The scientists used the assay to study platelet-derived growth factor receptor signaling in an angiomyolipoma cell model. The cells were lysed, and a buffer exchange was performed. The lysates were then allowed to incubate for 30 minutes on a shaker at room temperature. During this phase, the sulfenamide and sulenic acid forms of the active site Cys residues, which were protected from alkylation in the previous step, reverted to their thiolate states.
The lysates were incubated with biotinylated BPP or IAP probes for one hour on a shaker at room temperature. Biotinylated proteins were enriched by using streptavidin-Sepharose beads for 16 hours at 4°C on a rotating wheel with sequential rounds of centrifugation. The beads were resuspended in 4x Laermmli sample buffer and heated to 90°C for 1 minute.
The researchers observed the reversible oxidation of PTP SHP2 and the tumor suppressor phosphatase PTEN in response to PDGF stimulation, a finding they previously saw in other cell systems.
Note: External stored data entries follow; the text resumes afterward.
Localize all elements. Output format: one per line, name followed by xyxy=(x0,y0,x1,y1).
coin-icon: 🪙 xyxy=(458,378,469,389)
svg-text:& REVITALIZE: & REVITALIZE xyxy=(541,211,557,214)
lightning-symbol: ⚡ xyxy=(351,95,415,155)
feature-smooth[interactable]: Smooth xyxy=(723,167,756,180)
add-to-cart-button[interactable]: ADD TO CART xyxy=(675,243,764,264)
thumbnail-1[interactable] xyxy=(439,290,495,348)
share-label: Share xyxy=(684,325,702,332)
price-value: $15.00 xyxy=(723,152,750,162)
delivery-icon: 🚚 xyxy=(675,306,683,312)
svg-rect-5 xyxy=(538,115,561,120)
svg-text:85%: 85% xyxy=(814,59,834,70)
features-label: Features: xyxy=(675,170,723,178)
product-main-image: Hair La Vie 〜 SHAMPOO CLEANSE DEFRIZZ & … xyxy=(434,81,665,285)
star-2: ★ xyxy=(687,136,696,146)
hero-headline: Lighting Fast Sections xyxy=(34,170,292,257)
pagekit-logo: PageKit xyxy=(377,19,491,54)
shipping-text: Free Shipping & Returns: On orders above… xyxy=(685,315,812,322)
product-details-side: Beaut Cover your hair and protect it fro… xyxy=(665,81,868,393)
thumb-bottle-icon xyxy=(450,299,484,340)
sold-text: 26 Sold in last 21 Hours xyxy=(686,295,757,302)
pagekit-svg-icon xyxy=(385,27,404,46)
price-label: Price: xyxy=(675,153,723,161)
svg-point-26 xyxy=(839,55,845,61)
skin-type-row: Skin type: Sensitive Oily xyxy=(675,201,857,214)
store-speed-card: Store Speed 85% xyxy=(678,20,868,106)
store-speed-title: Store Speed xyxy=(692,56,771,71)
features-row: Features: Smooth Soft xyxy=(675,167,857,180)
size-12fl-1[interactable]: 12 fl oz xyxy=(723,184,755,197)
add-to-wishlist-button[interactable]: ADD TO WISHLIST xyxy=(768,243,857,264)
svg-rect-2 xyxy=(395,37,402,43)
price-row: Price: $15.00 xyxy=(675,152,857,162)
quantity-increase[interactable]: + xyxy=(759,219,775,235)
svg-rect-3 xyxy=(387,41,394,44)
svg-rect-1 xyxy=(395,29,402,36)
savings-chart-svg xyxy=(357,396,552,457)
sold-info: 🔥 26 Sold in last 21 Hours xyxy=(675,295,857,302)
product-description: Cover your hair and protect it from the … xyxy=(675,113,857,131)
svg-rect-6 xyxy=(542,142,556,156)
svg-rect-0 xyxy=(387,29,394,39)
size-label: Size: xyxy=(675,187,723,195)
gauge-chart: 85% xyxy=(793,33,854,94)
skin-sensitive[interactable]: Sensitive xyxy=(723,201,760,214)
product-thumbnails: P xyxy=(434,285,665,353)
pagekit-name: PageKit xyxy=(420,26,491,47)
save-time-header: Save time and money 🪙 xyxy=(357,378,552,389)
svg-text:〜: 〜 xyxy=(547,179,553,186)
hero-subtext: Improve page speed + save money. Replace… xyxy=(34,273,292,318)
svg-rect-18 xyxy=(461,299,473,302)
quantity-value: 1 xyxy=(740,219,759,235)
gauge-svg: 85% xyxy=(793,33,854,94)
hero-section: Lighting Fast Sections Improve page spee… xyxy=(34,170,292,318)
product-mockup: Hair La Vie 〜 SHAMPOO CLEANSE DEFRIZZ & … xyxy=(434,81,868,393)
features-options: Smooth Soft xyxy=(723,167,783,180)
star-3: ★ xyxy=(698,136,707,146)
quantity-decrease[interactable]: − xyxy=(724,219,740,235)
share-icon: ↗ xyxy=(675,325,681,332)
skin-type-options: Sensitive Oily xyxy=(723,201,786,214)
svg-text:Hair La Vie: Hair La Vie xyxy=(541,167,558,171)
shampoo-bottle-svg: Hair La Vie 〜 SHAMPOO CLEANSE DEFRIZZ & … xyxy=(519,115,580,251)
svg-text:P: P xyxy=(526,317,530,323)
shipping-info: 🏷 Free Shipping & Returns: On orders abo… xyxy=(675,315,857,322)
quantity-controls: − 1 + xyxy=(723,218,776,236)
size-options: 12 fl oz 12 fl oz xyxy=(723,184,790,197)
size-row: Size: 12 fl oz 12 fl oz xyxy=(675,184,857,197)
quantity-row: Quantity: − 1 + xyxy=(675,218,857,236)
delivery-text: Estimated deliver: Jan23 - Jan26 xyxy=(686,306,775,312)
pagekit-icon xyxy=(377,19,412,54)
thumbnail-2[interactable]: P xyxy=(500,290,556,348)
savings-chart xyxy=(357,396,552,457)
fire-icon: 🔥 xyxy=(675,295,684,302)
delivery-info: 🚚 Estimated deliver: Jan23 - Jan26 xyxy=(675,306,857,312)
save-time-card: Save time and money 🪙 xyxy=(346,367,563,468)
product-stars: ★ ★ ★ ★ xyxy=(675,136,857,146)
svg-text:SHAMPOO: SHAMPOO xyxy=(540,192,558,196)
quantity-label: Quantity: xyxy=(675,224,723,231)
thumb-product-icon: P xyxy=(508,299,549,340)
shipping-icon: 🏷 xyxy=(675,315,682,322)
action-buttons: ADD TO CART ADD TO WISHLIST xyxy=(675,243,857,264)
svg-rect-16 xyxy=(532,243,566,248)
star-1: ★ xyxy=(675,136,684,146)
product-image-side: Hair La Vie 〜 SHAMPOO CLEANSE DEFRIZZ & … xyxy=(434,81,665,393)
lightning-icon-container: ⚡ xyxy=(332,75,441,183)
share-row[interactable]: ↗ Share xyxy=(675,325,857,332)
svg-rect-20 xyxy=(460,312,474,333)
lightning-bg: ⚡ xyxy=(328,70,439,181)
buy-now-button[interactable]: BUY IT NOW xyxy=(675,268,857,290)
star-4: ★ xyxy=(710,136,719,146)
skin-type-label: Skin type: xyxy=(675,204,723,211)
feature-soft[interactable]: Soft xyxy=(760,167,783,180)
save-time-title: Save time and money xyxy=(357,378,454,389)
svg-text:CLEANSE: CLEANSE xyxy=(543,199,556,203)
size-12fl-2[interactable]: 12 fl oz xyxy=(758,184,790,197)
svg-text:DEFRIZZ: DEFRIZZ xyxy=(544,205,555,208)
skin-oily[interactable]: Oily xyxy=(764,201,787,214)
They also detected the reversible oxidation of the receptor PTP LAR and the dual-specificity MKP1.
The researchers concluded that these data demonstrate the broad selectivity of this assay.
A Better Way
The method described in the PNAS paper overcomes several technical challenges associated with existing methods.
For example, an in-gel phosphatase assay requires a denaturation/renaturation cycle to restore the activity of those PTPs in which the active site Cys has not been subjected to stimulus-dependent oxidation, said Tonks. However, those PTPs that were not oxidized in response to the initial stimulus and were irreversibly alkylated in a lysis step remain inactive and are not registered in the assay.
By replacing the in-gel assay with biotinylated probes in the new assay, the investigators removed the required cycles and activity-based detection and as a result, can now detect the reversible oxidation of receptor PTPs, Tonks said.
The use of biotinylated, active site-directed probes also permits detection on a blot with steptavidin-HRP, and promotes enrichment of low-abundance PTPs.
“What you get is a read-out on a blot that gives you an estimate of the molecular weight of the phosphatase, and then you can test for identity using antibodies,” Tonks said.
In addition, by performing the assay under mildly acidic conditions, side reactions with noncatalytic cysteines and other amino acids that can occur at a higher pH appear to be minimized.
“What we are trying to do now is a mass spec-based identification,” said Tonks. He said that the next step in this work is linking these approaches to mass spectometry, so that we can “get a more comprehensive analysis of what is being oxidized and inactivated in response to these stimuli, and getting a more comprehensive understanding of the signaling function of these enzymes.”